[Stored entries]
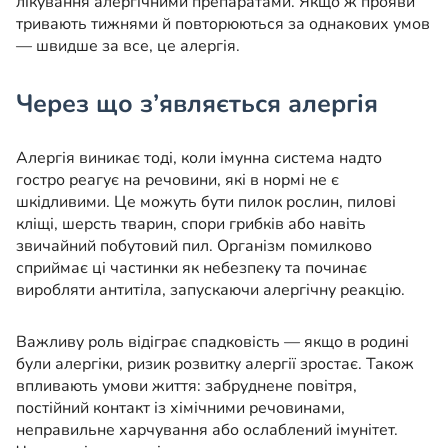
лікування алергічними препаратами. Якщо ж прояви
тривають тижнями й повторюються за однакових умов
— швидше за все, це алергія.
Через що з’являється алергія
Алергія виникає тоді, коли імунна система надто
гостро реагує на речовини, які в нормі не є
шкідливими. Це можуть бути пилок рослин, пилові
кліщі, шерсть тварин, спори грибків або навіть
звичайний побутовий пил. Організм помилково
сприймає ці частинки як небезпеку та починає
виробляти антитіла, запускаючи алергічну реакцію.
Важливу роль відіграє спадковість — якщо в родині
були алергіки, ризик розвитку алергії зростає. Також
впливають умови життя: забруднене повітря,
постійний контакт із хімічними речовинами,
неправильне харчування або ослаблений імунітет.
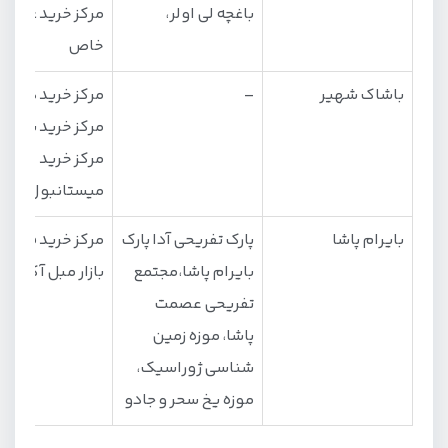
باغچه لی اولر،
مرکز خرید غدیر
خاص
باشاک شهیر
–
مرکز خرید دپوزی
مرکز خرید باشاک
مرکز خرید
میستانبول
بایرام پاشا
پارک تفریحی آدا پارک
مرکز خرید فروم،
بایرام پاشا،مجتمع
بازار مبل آکواری
تفریحی عصمت
پاشا، موزه زمین
شناسی ژوراسیک،
موزه یخ سحر و جادو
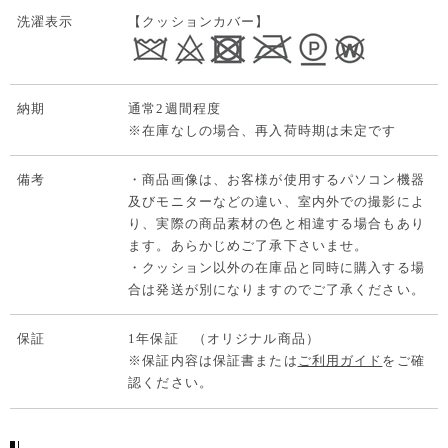
洗濯表示
【クッションカバー】
納期
通常2週間程度
※在庫なしの場合、再入荷時期は未定です
備考
・商品画像は、お客様が使用するパソコン機器
及びモニターなどの違い、室内外での撮影によ
り、実際の商品素材の色と相違する場合もあり
ます。あらかじめご了承下さいませ。
・クッション以外の在庫品と同時に購入する場
合は発送が別になりますのでご了承ください。
保証
1年保証 （オリジナル商品）
※保証内容は保証書または
ご利用ガイド
をご確
認ください。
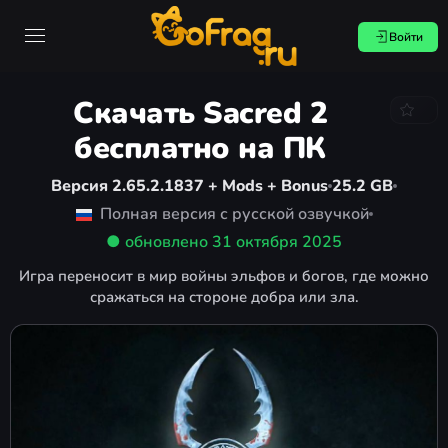
Войти
Скачать Sacred 2
бесплатно на ПК
Версия 2.65.2.1837 + Mods + Bonus
25.2 GB
Полная версия с русской озвучкой
● обновлено
31 октября 2025
Игра переносит в мир войны эльфов и богов, где можно
сражаться на стороне добра или зла.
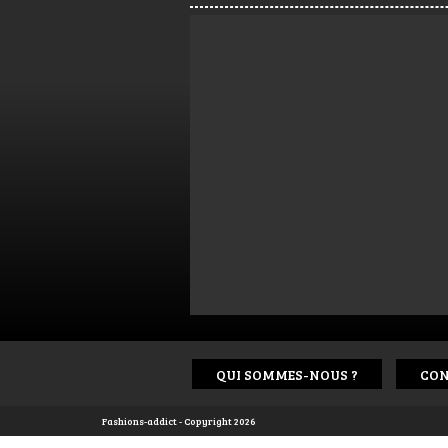
QUI SOMMES-NOUS ?
CON
Fashions-addict - Copyright 2026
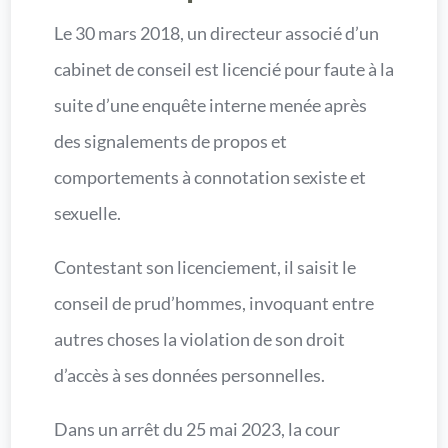
Le 30 mars 2018, un directeur associé d’un
cabinet de conseil est licencié pour faute à la
suite d’une enquête interne menée après
des signalements de propos et
comportements à connotation sexiste et
sexuelle.
Contestant son licenciement, il saisit le
conseil de prud’hommes, invoquant entre
autres choses la violation de son droit
d’accès à ses données personnelles.
Dans un arrêt du 25 mai 2023, la cour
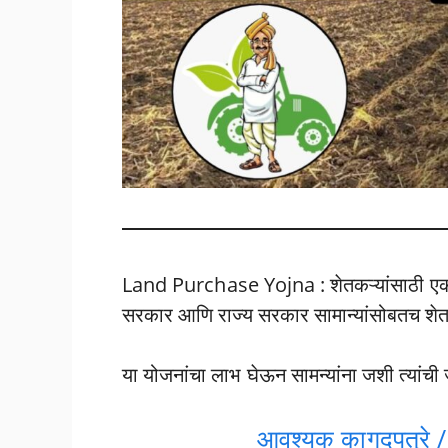
Land Purchase Yojna : शेतकऱ्यांसाठी एक 
सरकार आणि राज्य सरकार सामान्यांसोबतच शेत
या योजनांचा लाभ घेऊन सामन्यांना जशी त्यांची
आवश्यक कागदपत्रे / 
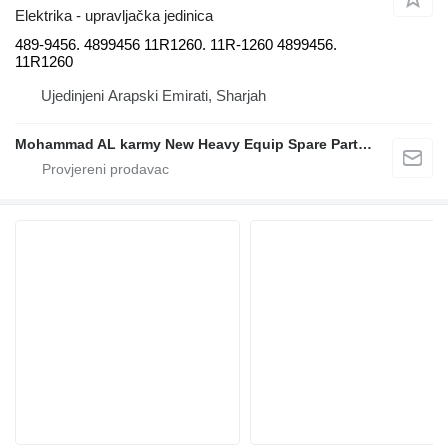
Elektrika - upravljačka jedinica
489-9456. 4899456 11R1260. 11R-1260 4899456.
11R1260
Ujedinjeni Arapski Emirati, Sharjah
Mohammad AL karmy New Heavy Equip Spare Parts TR L.L.C Sole proprietorship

Assignment: Where pictures appear, drop them, and reproduce exactly only the lines running from the beginning of the data to the line that contains "звичайний побутовий пил. Організм помилково", inclusive.

Result of the exercise:
лікування алергічними препаратами. Якщо ж прояви
тривають тижнями й повторюються за однакових умов
— швидше за все, це алергія.
Через що з’являється алергія
Алергія виникає тоді, коли імунна система надто
гостро реагує на речовини, які в нормі не є
шкідливими. Це можуть бути пилок рослин, пилові
кліщі, шерсть тварин, спори грибків або навіть
звичайний побутовий пил. Організм помилково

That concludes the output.